Oleh Hornykiewicz

Oleh Hornykiewicz ( born November 17, 1926 in Sychow, Ukraine) is a pharmacologist in Vienna. He is considered a pioneer in the field of research into Parkinson 's disease and the role of dopamine in it.

Life

Hornykiewicz studied after the Second World War in Vienna. From 1964 he was a lecturer at the pharmacological institute of Vienna University. From 1968 to 1976 he was a professor at the Department of Pharmacology at the University of Toronto. From 1976/1977 onwards he was a full professor at the University of Vienna ( retiring in 1995 ) and Chairman of the Institute of Biochemical Pharmacology of the University (until 1999). As Emeritus since 2004 he is the Medical University of Vienna, Center for Brain Research, assigned. His research led him to the University of Saskatchewan, Canada.

Scientific Life

Herbert Eringer and Oleh Hornykiewicz presented as the first reduced dopamine content in the basal ganglia of the brain stem from deceased Parkinson's patients notes. Walter Birkmayer, then head of the neurology department at the hospital Lainz, and Oleh Hornykiewicz then treated for the first time in Vienna 20 patients intravenously with L- dopa. On November 10 1961 she published their findings in the clinical Viennese weekly:

" The effect of a single intravenous L -DOPA administration in Parkinson 's disease was, in short, especially in the utter abolition or substantial reduction of akinesia ( immobility ).
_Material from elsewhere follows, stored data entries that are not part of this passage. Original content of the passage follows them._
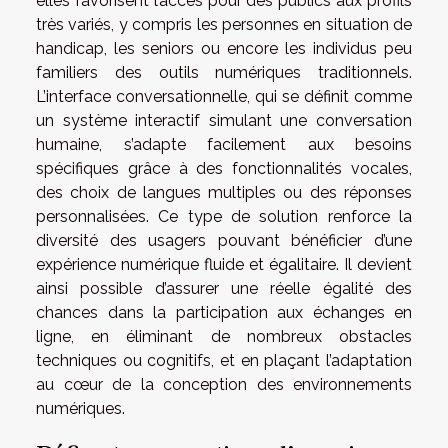
elles favorisent l’accès pour des publics aux profils
très variés, y compris les personnes en situation de
handicap, les seniors ou encore les individus peu
familiers des outils numériques traditionnels.
L’interface conversationnelle, qui se définit comme
un système interactif simulant une conversation
humaine, s’adapte facilement aux besoins
spécifiques grâce à des fonctionnalités vocales,
des choix de langues multiples ou des réponses
personnalisées. Ce type de solution renforce la
diversité des usagers pouvant bénéficier d’une
expérience numérique fluide et égalitaire. Il devient
ainsi possible d’assurer une réelle égalité des
chances dans la participation aux échanges en
ligne, en éliminant de nombreux obstacles
techniques ou cognitifs, et en plaçant l’adaptation
au cœur de la conception des environnements
numériques.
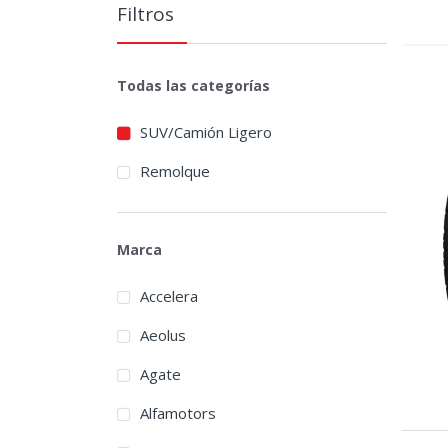
Filtros
Todas las categorías
SUV/Camión Ligero
Remolque
Marca
Accelera
Aeolus
Agate
Alfamotors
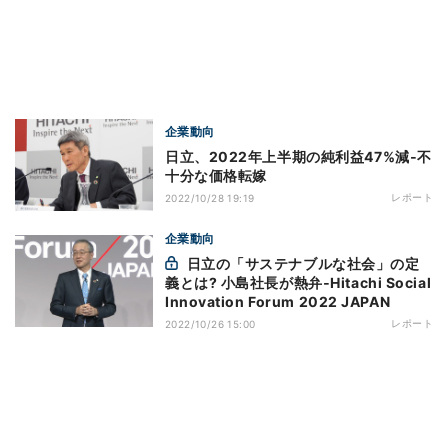
企業動向
日立、2022年上半期の純利益47%減‐不
十分な価格転嫁
レポート
2022/10/28 19:19
企業動向
日立の「サステナブルな社会」の定
義とは? 小島社長が熱弁‐Hitachi Social
Innovation Forum 2022 JAPAN
レポート
2022/10/26 15:00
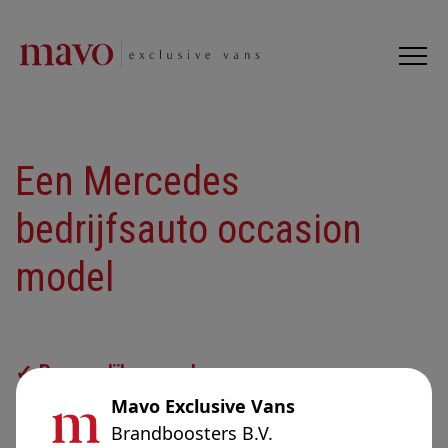
Een Mercedes
bedrijfsauto occasion
model
✓ Persoonlijke aanpak
✓ Goed doordachte ontwerpen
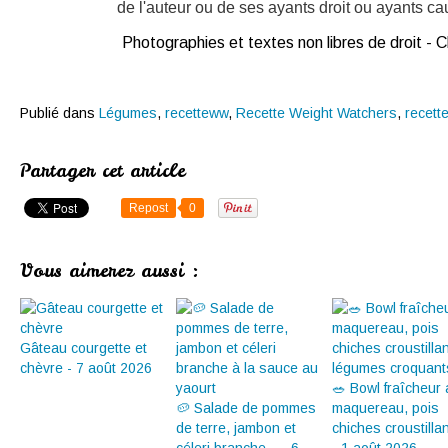
de l'auteur ou de ses ayants droit ou ayants caus
Photographies et textes non libres de droit -
Publié dans
Légumes
,
recetteww
,
Recette Weight Watchers
,
recett
Partager cet article
Repost
0
Vous aimerez aussi :
Gâteau courgette et
chèvre - 7 août 2026
🥗 Bowl fraîcheur
🥔 Salade de pommes
maquereau, pois
de terre, jambon et
chiches croustillan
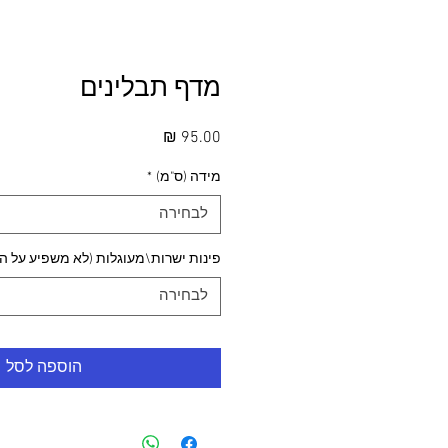
מדף תבלינים
מחיר
מידה (ס"מ)
*
לבחירה
פינות ישרות\מעוגלות (לא משפיע על ה
לבחירה
הוספה לסל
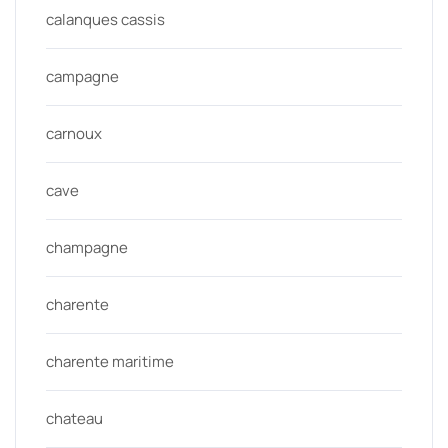
calanques cassis
campagne
carnoux
cave
champagne
charente
charente maritime
chateau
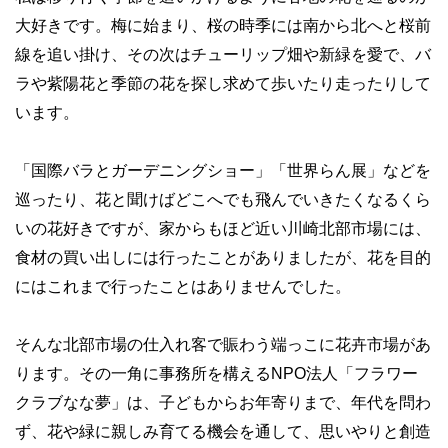
大好きです。梅に始まり、桜の時季には南から北へと桜前
線を追い掛け、その次はチューリップ畑や新緑を愛で、バ
ラや紫陽花と季節の花を探し求めて歩いたり走ったりして
います。
「国際バラとガーデニングショー」「世界らん展」などを
巡ったり、花と聞けばどこへでも飛んでいきたくなるくら
いの花好きですが、家からもほど近い川崎北部市場には、
食材の買い出しには行ったことがありましたが、花を目的
にはこれまで行ったことはありませんでした。
そんな北部市場の仕入れ客で賑わう端っこに花卉市場があ
ります。その一角に事務所を構えるNPO法人「フラワー
クラブなな夢」は、子どもからお年寄りまで、年代を問わ
ず、花や緑に親しみ育てる機会を通して、思いやりと創造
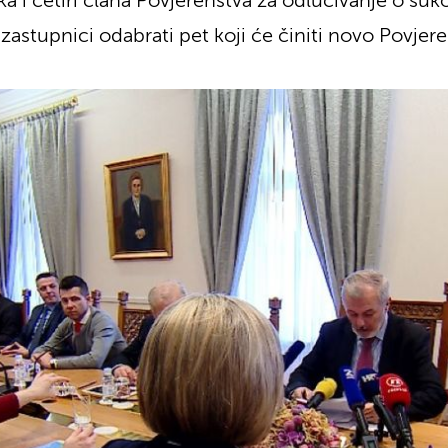
ka i četiri člana Povjerenstva za odlučivanje o suk
e zastupnici odabrati pet koji će činiti novo Povjer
Patients who do not put up from lying down, get up from a sitting position, from standing could not start to leave, those benefits brought light into existence after L -DOPA doses. They went with normal associated movements, could even run and jump [ ...] This DOPA effect lasted about three hours at full strength and then gradually disappeared usually within 24 hours. He could as often [ ... ] are reproduced. Rigor (rigid ) and tremor (shaking ) were not significantly affected by our previous experiences by a single dose. "

As, received in 2000 the Swedish pharmacologist Arvid Carlsson, who had also worked on the elucidation of the role of dopamine as a neurotransmitter with Eric Kandel and Paul Greengard the Nobel Prize in Physiology or Medicine " for discoveries concerning signal transduction in the nervous system " caused the protest of the Nobel Committee. decision Oleh Hornykiewicz, more active emeritus professor at the Institute for Brain Research in Vienna, was repeatedly nominated for the Nobel prize - usually together with the prize winner Arvid Carlsson of the University of Gothenburg. Both Carlsson and Hornykiewicz worked independently in the 50s of the last century. Avid Carlsson had found in the laboratory that the lack of dopamine causes Parkinson's symptoms in rabbits and mice. However, it was the Viennese group around Oleh Hornykiewicz, who has performed the essential research on the human brain, which were crucial for the development of drugs. Initiator of the protest, because of the potentially wrongly awarded the Nobel Prize: Ali Rajput, a neurologist at the University of Saskatchewan. He could win the support of about 230 colleagues.